──────── EXERCISE INPUTS ────────
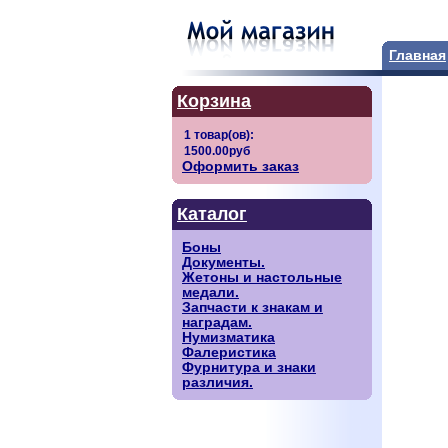
Главная
Корзина
Оформить заказ
Каталог
Боны
Документы.
Жетоны и настольные
медали.
Запчасти к знакам и
наградам.
Нумизматика
Фалеристика
Фурнитура и знаки
различия.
────────
The output must be every line of the records, printed exactly, with the pictures omitted.

YOUR SOLUTION »
Главная
Корзина
Оформить заказ
Каталог
Боны
Документы.
Жетоны и настольные
медали.
Запчасти к знакам и
наградам.
Нумизматика
Фалеристика
Фурнитура и знаки
различия.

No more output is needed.